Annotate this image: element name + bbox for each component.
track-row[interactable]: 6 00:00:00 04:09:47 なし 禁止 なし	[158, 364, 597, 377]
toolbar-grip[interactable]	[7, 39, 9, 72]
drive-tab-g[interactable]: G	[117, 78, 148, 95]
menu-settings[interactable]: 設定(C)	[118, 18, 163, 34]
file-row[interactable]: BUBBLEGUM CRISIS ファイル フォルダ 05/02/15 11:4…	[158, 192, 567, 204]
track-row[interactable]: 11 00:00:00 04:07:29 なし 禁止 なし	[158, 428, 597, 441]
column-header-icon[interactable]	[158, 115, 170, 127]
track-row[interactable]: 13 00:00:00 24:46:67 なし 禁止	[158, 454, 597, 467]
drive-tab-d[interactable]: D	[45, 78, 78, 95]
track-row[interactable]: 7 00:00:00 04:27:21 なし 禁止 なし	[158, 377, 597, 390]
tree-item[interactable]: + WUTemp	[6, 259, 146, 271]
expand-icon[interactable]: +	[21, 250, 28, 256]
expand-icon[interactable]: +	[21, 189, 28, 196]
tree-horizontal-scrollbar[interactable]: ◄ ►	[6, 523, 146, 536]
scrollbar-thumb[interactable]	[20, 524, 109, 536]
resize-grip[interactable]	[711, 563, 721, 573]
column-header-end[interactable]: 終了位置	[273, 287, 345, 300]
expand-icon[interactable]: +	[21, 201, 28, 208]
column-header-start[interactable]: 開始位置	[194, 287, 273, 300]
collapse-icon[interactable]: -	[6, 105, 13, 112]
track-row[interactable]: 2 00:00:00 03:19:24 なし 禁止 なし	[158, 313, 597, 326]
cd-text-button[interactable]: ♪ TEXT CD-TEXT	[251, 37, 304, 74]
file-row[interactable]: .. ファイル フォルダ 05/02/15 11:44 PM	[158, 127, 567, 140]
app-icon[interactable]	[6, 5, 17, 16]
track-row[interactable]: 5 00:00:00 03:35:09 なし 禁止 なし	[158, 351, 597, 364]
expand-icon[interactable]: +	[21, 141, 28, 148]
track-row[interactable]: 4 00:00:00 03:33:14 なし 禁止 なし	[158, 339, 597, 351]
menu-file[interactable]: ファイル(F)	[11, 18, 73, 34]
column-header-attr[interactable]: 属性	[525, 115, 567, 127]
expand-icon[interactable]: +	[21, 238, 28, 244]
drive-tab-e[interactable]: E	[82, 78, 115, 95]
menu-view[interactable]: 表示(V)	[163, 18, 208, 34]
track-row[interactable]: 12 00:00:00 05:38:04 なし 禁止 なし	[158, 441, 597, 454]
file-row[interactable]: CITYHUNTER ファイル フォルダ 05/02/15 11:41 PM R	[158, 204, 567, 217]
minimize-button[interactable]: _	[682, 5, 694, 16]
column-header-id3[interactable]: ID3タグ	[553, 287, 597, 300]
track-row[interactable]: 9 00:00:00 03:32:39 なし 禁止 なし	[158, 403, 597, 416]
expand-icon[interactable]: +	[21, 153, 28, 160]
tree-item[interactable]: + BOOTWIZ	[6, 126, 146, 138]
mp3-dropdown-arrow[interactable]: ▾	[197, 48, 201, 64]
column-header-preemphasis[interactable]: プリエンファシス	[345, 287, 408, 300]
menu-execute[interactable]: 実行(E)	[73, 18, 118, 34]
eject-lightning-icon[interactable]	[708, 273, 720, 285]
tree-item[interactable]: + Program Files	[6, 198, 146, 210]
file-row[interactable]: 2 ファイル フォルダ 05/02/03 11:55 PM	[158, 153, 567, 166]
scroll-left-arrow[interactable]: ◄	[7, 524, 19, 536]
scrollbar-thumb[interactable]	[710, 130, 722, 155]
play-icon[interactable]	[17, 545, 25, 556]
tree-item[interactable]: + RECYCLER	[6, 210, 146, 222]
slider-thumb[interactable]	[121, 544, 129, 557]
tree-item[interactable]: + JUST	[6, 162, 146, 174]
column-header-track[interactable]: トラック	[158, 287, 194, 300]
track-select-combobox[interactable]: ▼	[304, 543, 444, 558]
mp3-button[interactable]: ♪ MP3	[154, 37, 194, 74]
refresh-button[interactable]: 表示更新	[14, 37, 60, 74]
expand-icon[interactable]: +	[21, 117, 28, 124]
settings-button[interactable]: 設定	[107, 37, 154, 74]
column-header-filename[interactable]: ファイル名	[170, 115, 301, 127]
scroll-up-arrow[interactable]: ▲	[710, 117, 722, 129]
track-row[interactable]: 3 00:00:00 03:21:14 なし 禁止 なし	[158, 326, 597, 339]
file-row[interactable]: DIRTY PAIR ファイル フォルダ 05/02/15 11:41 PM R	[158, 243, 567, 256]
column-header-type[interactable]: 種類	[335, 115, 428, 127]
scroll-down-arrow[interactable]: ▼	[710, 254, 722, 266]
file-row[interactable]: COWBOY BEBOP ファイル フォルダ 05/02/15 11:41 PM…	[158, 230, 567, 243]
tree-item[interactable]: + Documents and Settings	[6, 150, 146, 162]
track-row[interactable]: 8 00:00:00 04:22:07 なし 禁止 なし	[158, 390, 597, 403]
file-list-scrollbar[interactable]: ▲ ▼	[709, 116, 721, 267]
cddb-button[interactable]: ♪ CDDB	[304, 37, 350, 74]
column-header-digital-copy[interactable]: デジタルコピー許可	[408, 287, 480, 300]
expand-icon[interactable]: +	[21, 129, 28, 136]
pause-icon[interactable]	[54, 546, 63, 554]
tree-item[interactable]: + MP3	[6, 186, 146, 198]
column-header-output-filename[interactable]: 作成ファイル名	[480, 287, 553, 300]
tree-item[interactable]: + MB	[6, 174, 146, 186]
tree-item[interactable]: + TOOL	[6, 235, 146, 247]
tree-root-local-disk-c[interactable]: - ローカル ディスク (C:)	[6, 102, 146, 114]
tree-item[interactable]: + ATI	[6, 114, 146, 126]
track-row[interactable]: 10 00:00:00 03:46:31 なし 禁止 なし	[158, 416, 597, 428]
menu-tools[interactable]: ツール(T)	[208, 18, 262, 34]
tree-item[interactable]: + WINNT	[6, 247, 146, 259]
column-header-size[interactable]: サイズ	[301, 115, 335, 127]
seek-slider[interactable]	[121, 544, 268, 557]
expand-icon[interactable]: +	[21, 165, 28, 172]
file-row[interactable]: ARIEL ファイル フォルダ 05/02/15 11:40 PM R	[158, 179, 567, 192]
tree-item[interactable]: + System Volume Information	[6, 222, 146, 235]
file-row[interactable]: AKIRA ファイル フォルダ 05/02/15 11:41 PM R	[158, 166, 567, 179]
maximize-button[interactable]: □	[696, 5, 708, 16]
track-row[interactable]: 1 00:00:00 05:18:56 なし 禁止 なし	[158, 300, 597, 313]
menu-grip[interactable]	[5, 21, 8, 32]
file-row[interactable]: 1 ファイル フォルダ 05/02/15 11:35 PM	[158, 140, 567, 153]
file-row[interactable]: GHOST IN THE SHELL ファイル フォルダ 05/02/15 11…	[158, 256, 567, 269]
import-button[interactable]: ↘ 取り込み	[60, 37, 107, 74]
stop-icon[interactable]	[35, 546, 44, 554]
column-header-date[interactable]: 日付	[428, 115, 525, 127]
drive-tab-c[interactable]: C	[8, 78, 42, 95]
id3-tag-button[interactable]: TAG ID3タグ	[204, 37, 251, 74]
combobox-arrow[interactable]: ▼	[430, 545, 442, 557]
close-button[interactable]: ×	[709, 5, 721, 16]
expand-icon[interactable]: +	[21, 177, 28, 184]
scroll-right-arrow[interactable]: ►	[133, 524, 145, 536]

+-------+

- ASSIGNMENT: In the lines above, find each one with "slider" and list it.

- WRITTEN SOLUTION:
slider-thumb[interactable]	[121, 544, 129, 557]
seek-slider[interactable]	[121, 544, 268, 557]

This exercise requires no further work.